### Problem to solve
Down to the last line below, write out every line exactly, starting with the one that contains "2011 - 11:49" and leaving out the pictures.

--

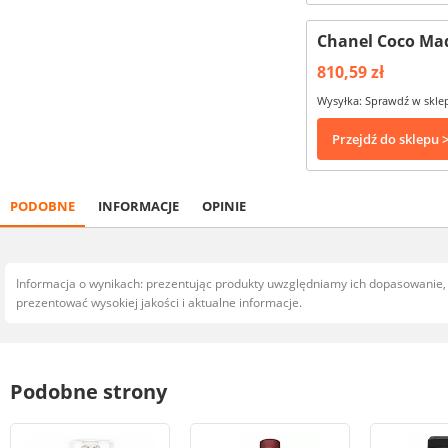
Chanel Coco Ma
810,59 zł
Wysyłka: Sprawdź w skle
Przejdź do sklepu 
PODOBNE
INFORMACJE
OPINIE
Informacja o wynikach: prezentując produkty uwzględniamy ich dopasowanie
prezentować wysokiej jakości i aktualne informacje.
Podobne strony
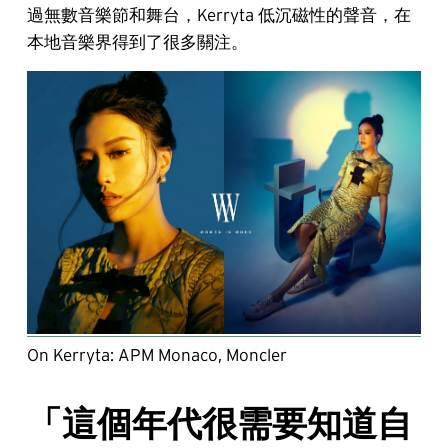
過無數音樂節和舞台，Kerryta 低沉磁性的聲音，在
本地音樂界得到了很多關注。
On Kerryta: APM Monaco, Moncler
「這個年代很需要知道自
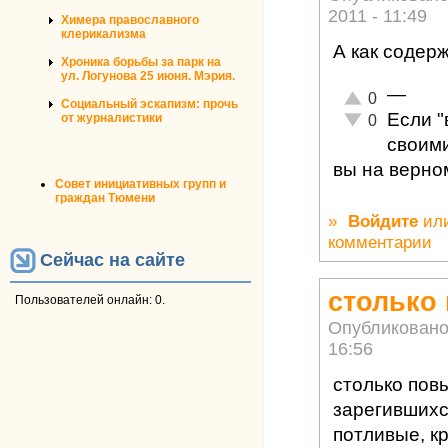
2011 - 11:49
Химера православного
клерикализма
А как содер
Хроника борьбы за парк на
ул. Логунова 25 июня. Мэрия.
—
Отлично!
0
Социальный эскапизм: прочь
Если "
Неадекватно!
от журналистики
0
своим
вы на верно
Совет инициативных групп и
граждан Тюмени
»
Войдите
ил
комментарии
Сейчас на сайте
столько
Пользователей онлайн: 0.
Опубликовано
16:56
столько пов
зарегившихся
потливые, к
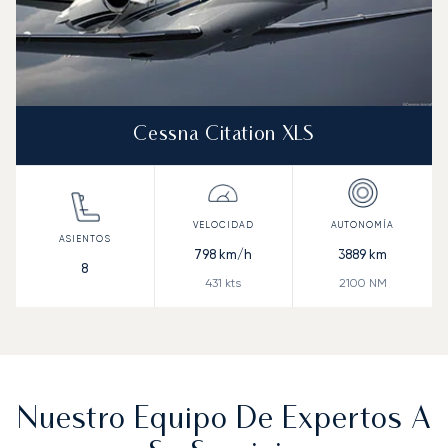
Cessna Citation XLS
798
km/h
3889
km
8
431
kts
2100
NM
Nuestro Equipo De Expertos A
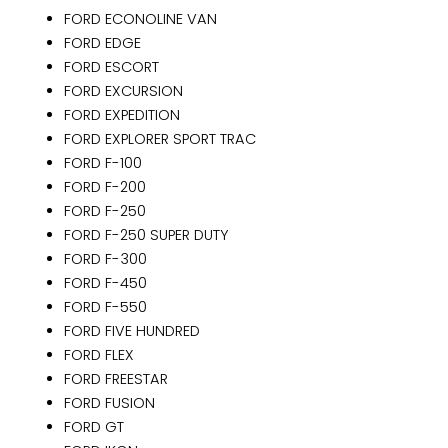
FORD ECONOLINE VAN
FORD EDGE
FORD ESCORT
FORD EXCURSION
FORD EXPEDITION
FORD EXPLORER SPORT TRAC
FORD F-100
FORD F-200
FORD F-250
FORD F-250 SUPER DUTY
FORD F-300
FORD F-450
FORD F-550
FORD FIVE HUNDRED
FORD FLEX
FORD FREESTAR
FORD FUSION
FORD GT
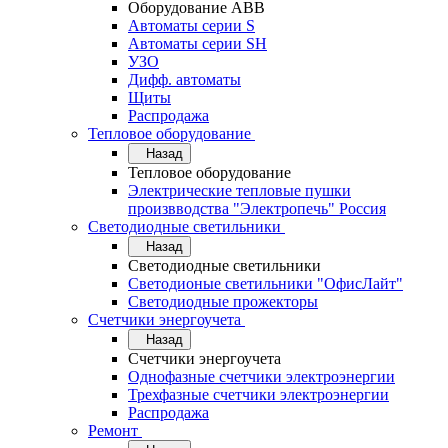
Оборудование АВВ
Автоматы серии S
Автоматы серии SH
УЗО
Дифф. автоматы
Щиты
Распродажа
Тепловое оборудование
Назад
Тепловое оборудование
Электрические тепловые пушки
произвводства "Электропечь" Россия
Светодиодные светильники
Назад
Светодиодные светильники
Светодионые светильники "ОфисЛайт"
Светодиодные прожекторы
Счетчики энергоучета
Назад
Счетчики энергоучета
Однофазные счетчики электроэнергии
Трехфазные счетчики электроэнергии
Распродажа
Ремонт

--

### Solution to the problem
2011 - 11:49
Химера православного
клерикализма
А как содер
Хроника борьбы за парк на
ул. Логунова 25 июня. Мэрия.
—
Отлично!
0
Социальный эскапизм: прочь
Если "
Неадекватно!
от журналистики
0
своим
вы на верно
Совет инициативных групп и
граждан Тюмени
»
Войдите
ил
комментарии
Сейчас на сайте
столько
Пользователей онлайн: 0.
Опубликовано
16:56
столько пов
зарегившихся
потливые, к
Cessna Citation XLS
798
km/h
3889
km
8
431
kts
2100
NM
Nuestro Equipo De Expertos A
FORD ECONOLINE VAN
FORD EDGE
FORD ESCORT
FORD EXCURSION
FORD EXPEDITION
FORD EXPLORER SPORT TRAC
FORD F-100
FORD F-200
FORD F-250
FORD F-250 SUPER DUTY
FORD F-300
FORD F-450
FORD F-550
FORD FIVE HUNDRED
FORD FLEX
FORD FREESTAR
FORD FUSION
FORD GT
Оборудование АВВ
Автоматы серии S
Автоматы серии SH
УЗО
Дифф. автоматы
Щиты
Распродажа
Тепловое оборудование
Назад
Тепловое оборудование
Электрические тепловые пушки
произвводства "Электропечь" Россия
Светодиодные светильники
Назад
Светодиодные светильники
Светодионые светильники "ОфисЛайт"
Светодиодные прожекторы
Счетчики энергоучета
Назад
Счетчики энергоучета
Однофазные счетчики электроэнергии
Трехфазные счетчики электроэнергии
Распродажа
Ремонт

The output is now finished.